▸ Extracted entries:
%%
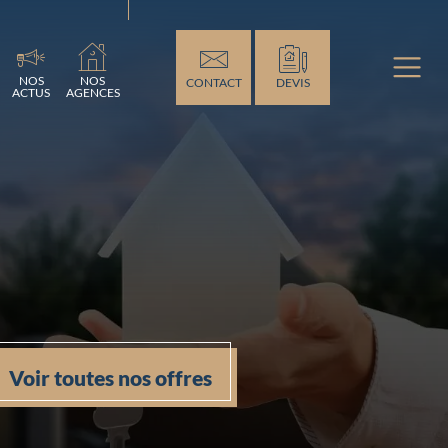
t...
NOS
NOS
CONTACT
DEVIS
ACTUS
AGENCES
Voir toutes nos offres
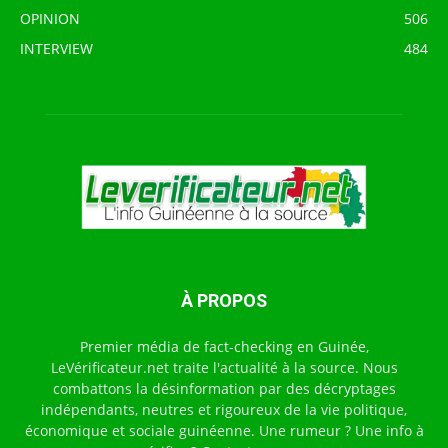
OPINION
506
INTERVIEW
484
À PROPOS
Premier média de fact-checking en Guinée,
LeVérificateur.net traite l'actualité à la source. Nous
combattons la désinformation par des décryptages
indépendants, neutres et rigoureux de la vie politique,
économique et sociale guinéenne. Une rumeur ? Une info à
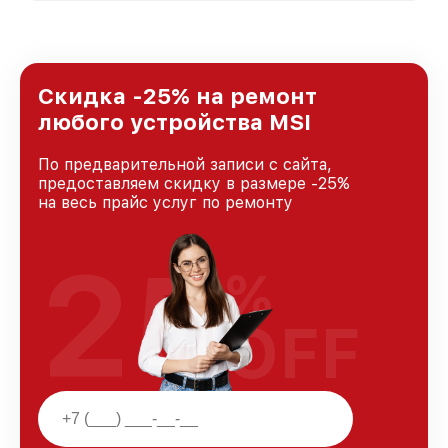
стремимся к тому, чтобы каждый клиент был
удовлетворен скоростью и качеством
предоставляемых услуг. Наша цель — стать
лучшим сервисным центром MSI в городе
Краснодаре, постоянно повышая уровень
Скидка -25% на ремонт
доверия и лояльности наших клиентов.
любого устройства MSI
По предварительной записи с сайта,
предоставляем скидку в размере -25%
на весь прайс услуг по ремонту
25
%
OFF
%%
%%
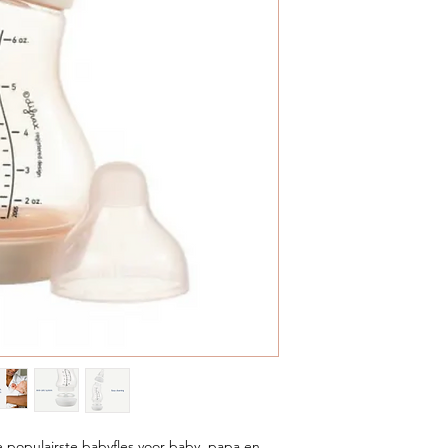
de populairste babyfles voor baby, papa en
%%
▸ Exercise description: What you write out is the stretch of entries from the line containing "Premier média de" to the line containing "По предварительной записи", word for word, with both end lines and no pictures.

▸ Expected answer:
Premier média de fact-checking en Guinée,
LeVérificateur.net traite l'actualité à la source. Nous
combattons la désinformation par des décryptages
indépendants, neutres et rigoureux de la vie politique,
économique et sociale guinéenne. Une rumeur ? Une info à
стремимся к тому, чтобы каждый клиент был
удовлетворен скоростью и качеством
предоставляемых услуг. Наша цель — стать
лучшим сервисным центром MSI в городе
Краснодаре, постоянно повышая уровень
Скидка -25% на ремонт
доверия и лояльности наших клиентов.
любого устройства MSI
По предварительной записи с сайта,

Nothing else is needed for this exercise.